Well, it looks like the unread copy of Black Skin, White Masks has been dusted down and wheeled out in ‘defence’ (if you call a bizarre, nonsensical rant a ‘defence’) of the legacy of Haughey in yesterday’s Irish Times (sub required).

At least the previous Haughey piece we looked at tried to make some sort of case, albeit a spurious one. Waters, however, sticks with his tried-and-trusted faux-mystical tripe which, like the worst kind of New Age hack, he seems to think is an adequate substitute for boring old facts and arguments supported by evidence.

He wheels out the same old clichés we’ve had barked at us ad nauseam over the past week. “Everyone hated Charlie Haughey except the people” (no, everyone hated Haughey including vast chunks of the people, even the always useful to the budding reactionary ‘plain people of Ireland’). He had an “empathy with the people” (no, he was a populist with a barely disguised contempt for lives of ‘ordinary’ people). He was the one who made us all rich (no, he was around at the time when the economic policies which contributed, in part, to the current boom were initiated – with the cooperation of a Fine Gael party in opposition which acted, with the Tallaght Partnership, in a way unimaginable to someone as self-serving and power-mad as Haughey).

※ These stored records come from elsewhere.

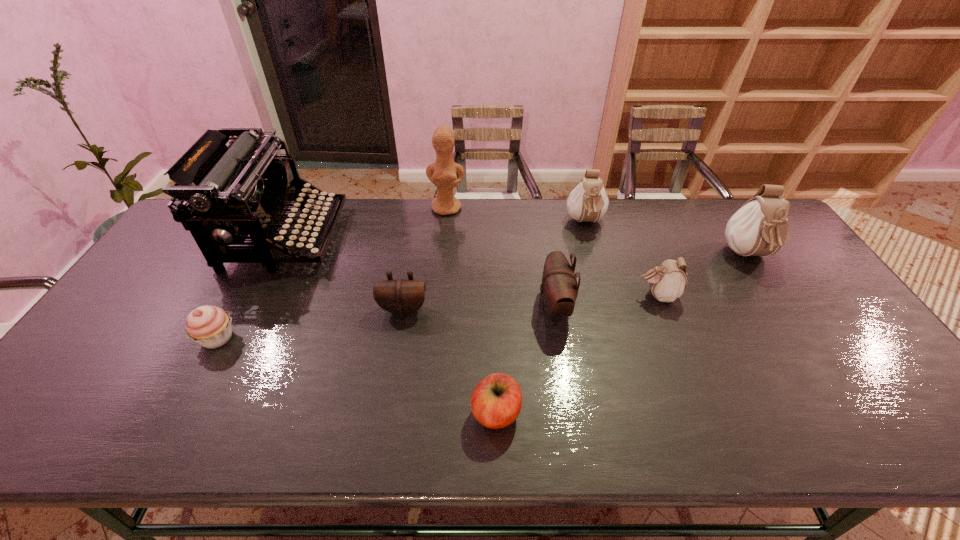 Where is `the smaller brown pouch`? the smaller brown pouch is located at coordinates (401, 297).

You are a GUI agent. You are given a task and a screenshot of the screen. Output one action in this format:
    pyautogui.click(x=<x>, y=<y>)
    Task: Click on the left brown pouch
    Image resolution: width=960 pixels, height=540 pixels.
    Given the screenshot: What is the action you would take?
    pyautogui.click(x=401, y=297)

This screenshot has height=540, width=960. Identify the location of cupcake. (210, 326).

Identify the location of the nearest object. (496, 401).

Locate an element on the screen. apple is located at coordinates (496, 401).

The width and height of the screenshot is (960, 540). Identify the location of vacant position located on the typing side of the typewriter. (429, 237).

Locate an element on the screen. Image resolution: width=960 pixels, height=540 pixels. blank space located 0.090m on the front-facing side of the figurine is located at coordinates (444, 233).

Identify the location of blank area located 0.210m on the front-facing side of the rightmost object. (800, 334).

At what (x,y) coordinates should I click in order to perform the action: click on vacant space situated on the front-facing side of the third object from right to left. Please return your answer as a coordinate pair (x, y). The image size is (960, 540). Looking at the image, I should click on click(x=607, y=297).

At what (x,y) coordinates should I click in order to perform the action: click on free spot located 0.060m with the flap open on the fourth object from right to left. Please return your answer as a coordinate pair (x, y). Looking at the image, I should click on (516, 307). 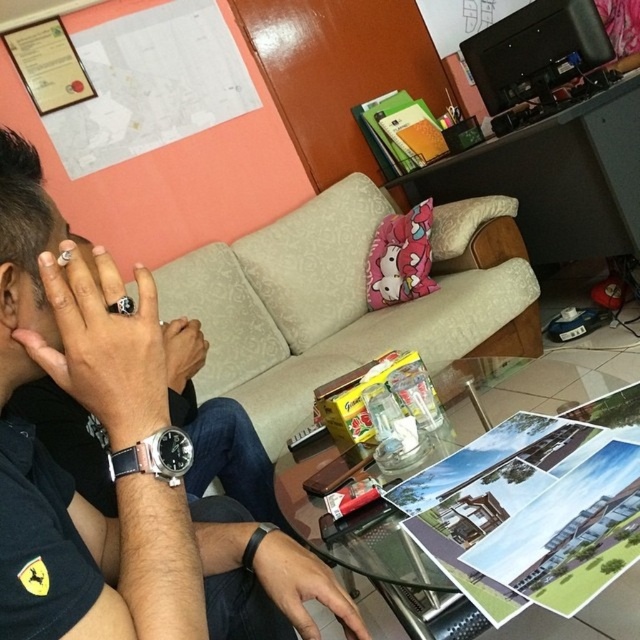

However, at least those others who come out with these kind of apologetics tend to at least acknowledge some kind of wrong-doing on Haughey’s part, even if it’s just the inevitable consequence of a ‘tragic flaw’ in his character.

Not John Waters. On the contrary, for Waters (via his wikipedia-like understanding of Franz Fanon), Haughey’s greed, corruption and ostentatious lifestyle are what made him great. He didn’t live in a huge mansion in North Dublin, or acquire his own, private, island and squander his wealth on overpriced shirts and overpriced dinners for himself, you understand.

No, no: he was doing it for you:

He sought to subvert the delusions of post-colonial Ireland, to manipulate the iconography of wealth and power so as to deliver himself and us to our potential.

You see, by being a rather comical anachronism (assuming the mantle of Ascendancy lord at a time when the Ascendancy had all but disappeared, and those who remained in the Big Houses, were impotent reminders of a bygone age) he was somehow undermining that image. One wonders if Haughey himself was aware that he was the living embodiment of subversive irony, or if he was just fond of being very, very rich.

Waters continues:

He stole Ireland back from the elite who had stolen it for themselves – by aping their pretences and self-importance and exposing the inadequacy of their charades; by creating a new drama of elitism: spectacular, attainable and democratic. (…)He showed us a way we might live, by living it himself.

Even more bizarrely, he claims:

He refused to settle for less than his own due, so refusing on behalf of the dispossessed; the men of no property; the women of less property; and the citizens who wouldn't have minded their telephones being tapped if, back in the grey and wireless reality of early-1980s Ireland, they'd had telephones worth tapping. To the people of flawed pedigree, Charles Haughey said: anything is possible, poverty is not natural, and you do not have to accept your place.

Aren’t you grateful? Apparently, he was leading by example, like the Marxist who travels first-class to remind people that, come the revolution, we all will. He was, in Waters words, “the Fat Chieftain who promised to make his people as plump as himself”.

Except, of course, that he wasn’t. This kind of argument only makes sense if Haughey was, in any sense, a self-made man rather than the grasping, insatiable crook he was in reality. He was able to live the lifestyle he did only because he was bankrolled by his rich friends, and because he was a tax-evader, a point which Waters conveniently elides with an oblique reference to Haughey’s ‘methodology’ in acquiring all this wealth. If Haughey was genuinely trying to show people how they too could aspire to a lifestyle like his, he could at least have been a little more forthcoming in revealing the source of his wealth when asked.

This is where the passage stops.